Um mercado em expansão segundo a McKinsey & Co
A aceleração deverá sentir-se sobretudo a partir de 2030, período em que, segundo a consultora, muitos dos veículos elétricos colocados no mercado no início desta década alcançarão a «idade da reforma» e acabarão por ser abatidos.
Em paralelo, a harmonização das práticas de reciclagem de baterias ganhou destaque junto dos reguladores europeus, como forma de reduzir a dependência de fornecedores externos - em especial os chineses - no acesso a matérias-primas como lítio, cobalto e cobre. Esta via também pode ajudar a aliviar a pressão sobre os preços destes materiais, num contexto de aumento progressivo da procura por automóveis elétricos.
Regulamentos cada vez mais rigorosos
O Regulamento de Baterias da União Europeia aprovou, a 4 de julho de 2025, novas regras para medir e validar a eficiência da reciclagem e a recuperação de materiais provenientes de baterias usadas.

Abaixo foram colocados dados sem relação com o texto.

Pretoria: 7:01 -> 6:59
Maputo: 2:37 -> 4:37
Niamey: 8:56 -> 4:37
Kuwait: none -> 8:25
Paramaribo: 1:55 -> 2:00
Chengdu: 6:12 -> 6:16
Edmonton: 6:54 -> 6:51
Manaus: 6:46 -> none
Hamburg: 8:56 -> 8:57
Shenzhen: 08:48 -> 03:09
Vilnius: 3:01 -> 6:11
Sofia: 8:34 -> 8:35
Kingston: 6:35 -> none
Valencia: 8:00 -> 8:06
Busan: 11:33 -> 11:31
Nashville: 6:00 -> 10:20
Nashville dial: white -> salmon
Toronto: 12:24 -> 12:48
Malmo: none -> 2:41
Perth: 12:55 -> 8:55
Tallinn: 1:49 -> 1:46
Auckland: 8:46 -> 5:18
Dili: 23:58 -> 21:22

Segundo o Anexo XII do regulamento, os operadores de reciclagem teriam de assegurar, até ao final de 2025, uma eficiência de reciclagem de 75 % para baterias de chumbo-ácido, 65 % para baterias de lítio, 80 % para baterias de níquel-cádmio e 50 % para outros tipos de baterias. Em 2030, os objetivos tornam-se mais exigentes: capacidade de reciclar 80% das baterias de chumbo-ácido e 70% das baterias de lítio.

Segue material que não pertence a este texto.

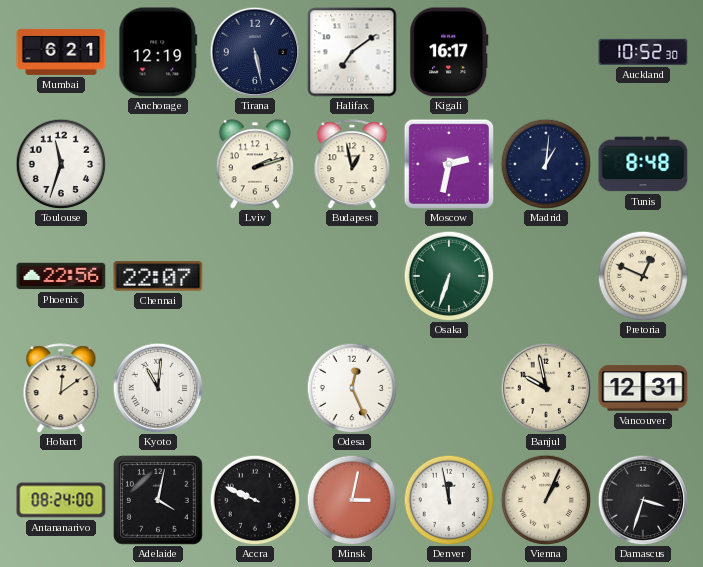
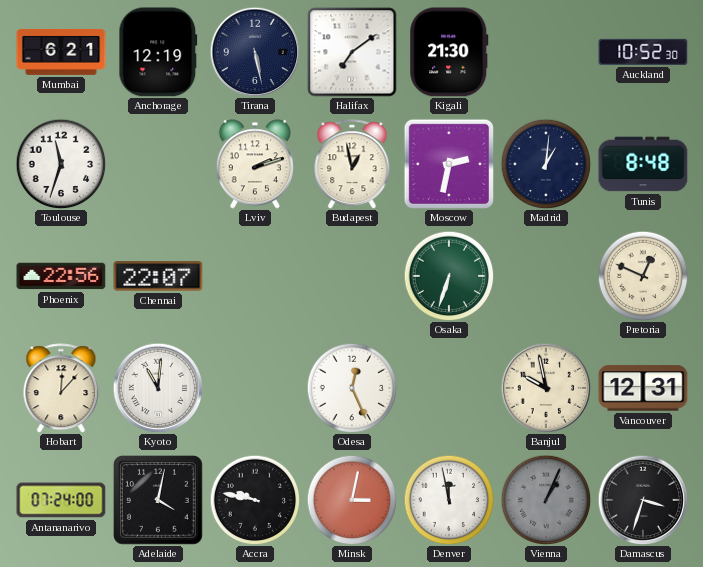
Kigali: 16:17 -> 21:30
Hobart: 12:09 -> 12:07
Antananarivo: 08:24 -> 07:24
Accra: 9:49 -> 9:47
Vienna dial: cream -> grey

Metas de recuperação de materiais e CRMA
No que toca à recuperação de materiais, as metas fixadas são de 90 % para cobalto, cobre, chumbo e níquel, e 50 % para o lítio até 2027, evoluindo para 95 % e 80 %, respetivamente, até 2031.

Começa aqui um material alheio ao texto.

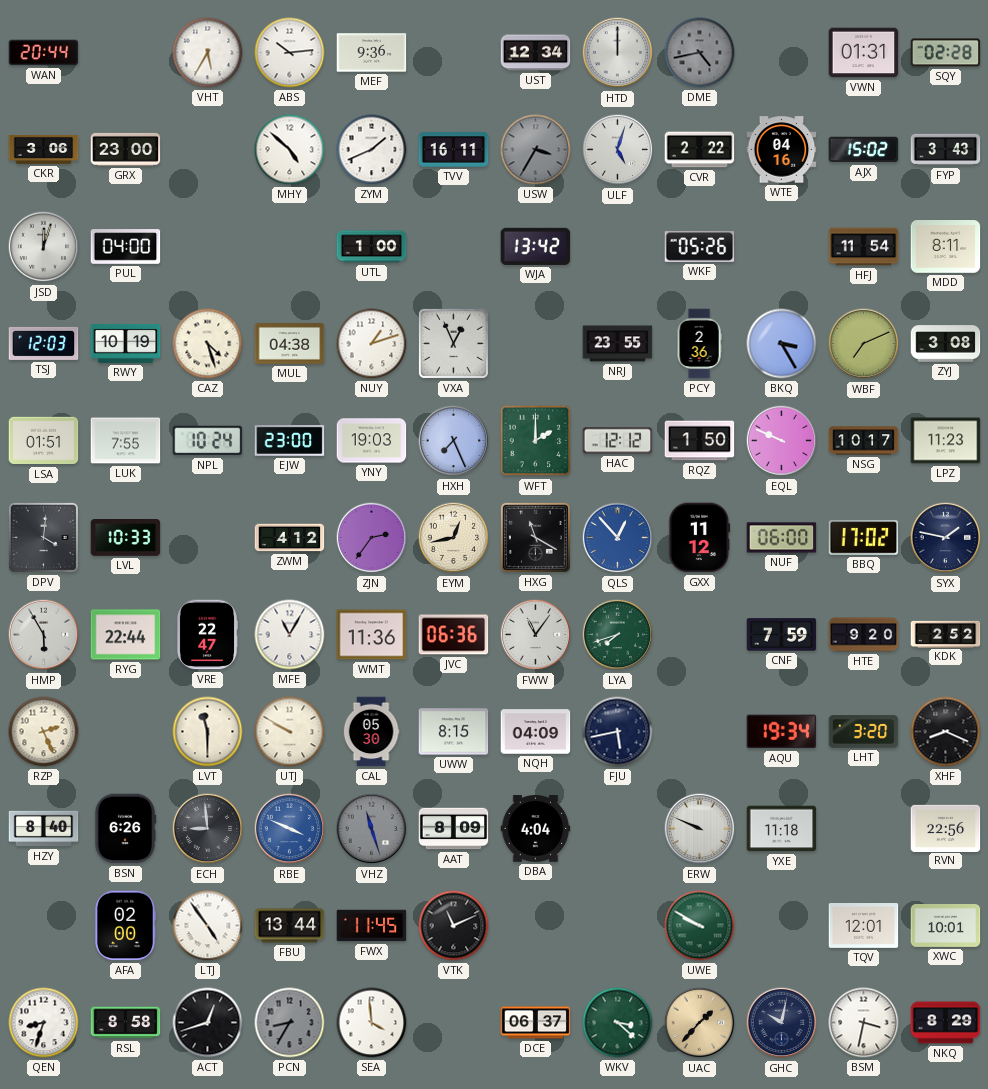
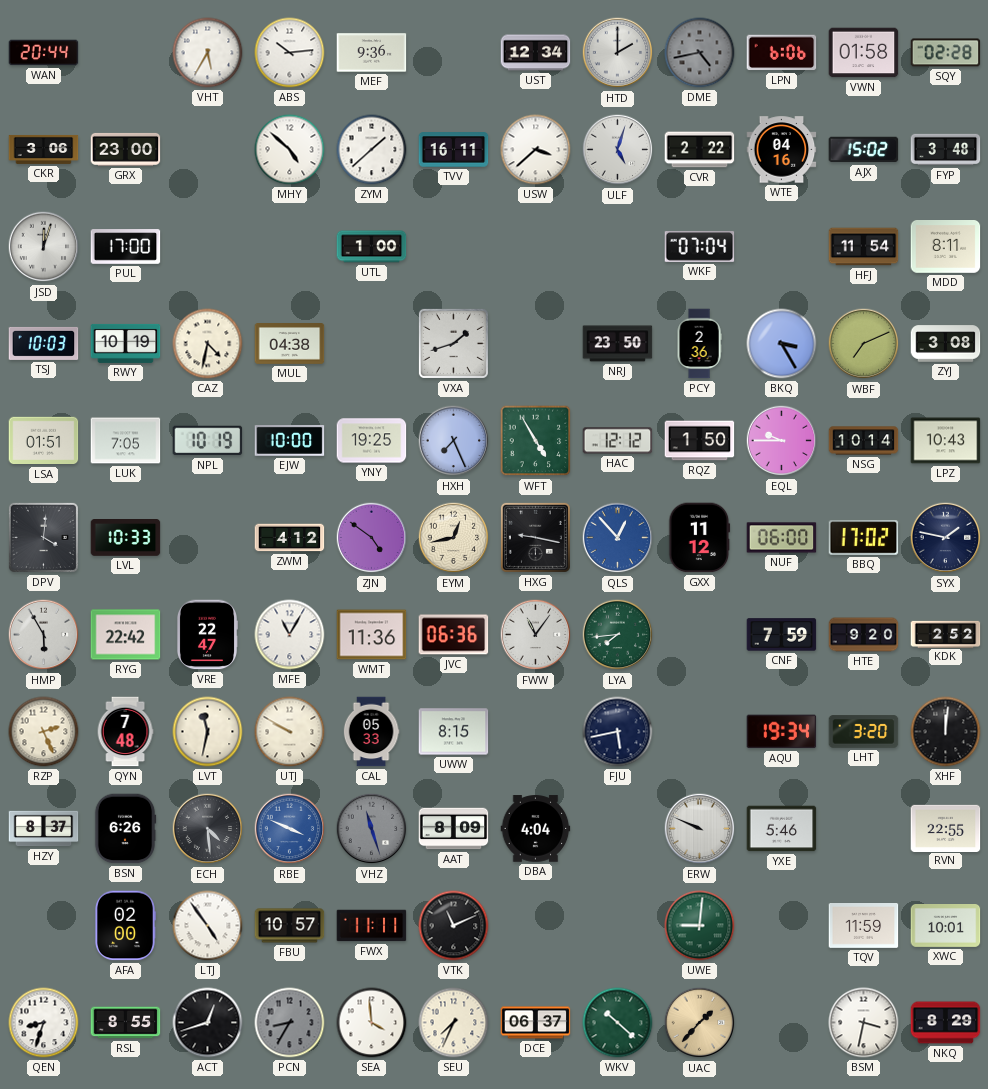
HTD: 12:00 -> 2:00
LPN: none -> 6:06
VWN: 01:31 -> 01:58
ZYM: 1:41 -> 1:38
USW: 3:35 -> 3:38
USW dial: grey -> white
FYP: 3:43 -> 3:48
PUL: 04:00 -> 17:00
WJA: 13:42 -> none
WKF: 05:26 -> 07:04
TSJ: 12:03 -> 10:03
CAZ: 4:27 -> 4:32
NUY: 1:12 -> none
VXA: 12:56 -> 1:42
NRJ: 23:55 -> 23:50
LUK: 7:55 -> 7:05
NPL: 10:24 -> 10:19
EJW: 23:00 -> 10:00
YNY: 19:03 -> 19:25
WFT: 2:00 -> 4:55
EQL: 9:49 -> 9:45
NSG: 10:17 -> 10:14
LPZ: 11:23 -> 10:43
ZJN: 2:36 -> 4:51
HXG: 11:20 -> 9:17
RYG: 22:44 -> 22:42
LYA: 7:42 -> 7:44
QYN: none -> 7:48
LVT: 11:30 -> 11:32
CAL: 05:30 -> 05:33
NQH: 04:09 -> none
XHF: 8:19 -> 12:01
HZY: 8:40 -> 8:37
ECH: 8:59 -> 4:29
YXE: 11:18 -> 5:46
RVN: 22:56 -> 22:55
FBU: 13:44 -> 10:57
FWX: 11:45 -> 11:11
UWE: 9:50 -> 9:01
TQV: 12:01 -> 11:59
RSL: 8:58 -> 8:55
SEU: none -> 7:34
WKV: 3:22 -> 10:22
GHC: 10:02 -> none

Por sua vez, o CRMA (Critical Raw Materials Act) - a lei de matérias-primas críticas -, aprovado em 2024, determina ainda que 25 % das matérias-primas estratégicas (lítio, cobalto, níquel e manganês) devem ser obtidas a partir de resíduos gerados internamente na União Europeia até 2030.
Entretanto, na China, o maior mercado automóvel do mundo, a reciclagem de baterias já é igualmente obrigatória e é acompanhada através de rastreio digital.
Construtores europeus já estão a agir
Vários construtores têm vindo a canalizar investimento para modelos de negócio orientados para a reciclagem de veículos em fim de vida útil. A BMW e a PreZero (empresa de gestão de tratamento de resíduos) são um desses exemplos, tendo assinado um acordo para desenvolver soluções específicas nesta área.
No início deste ano, a Volkswagen abriu, na sua fábrica de Zwickau, na Alemanha, um centro dedicado à desmontagem e reciclagem de veículos elétricos, com a meta de alcançar uma capacidade de 15 000 veículos por ano até 2030.
Em 2024, a Mercedes-Benz colocou em funcionamento uma unidade de reciclagem de baterias em Kuppenheim, na Alemanha, recuperando mais de 96 % dos materiais, incluindo lítio, cobalto, níquel e manganês.
A Renault, por seu lado, dispõe também da unidade Refactory, vocacionada para dar “segunda vida” às baterias que já não asseguram desempenho suficiente para veículos elétricos, além de proceder à reciclagem de metais preciosos.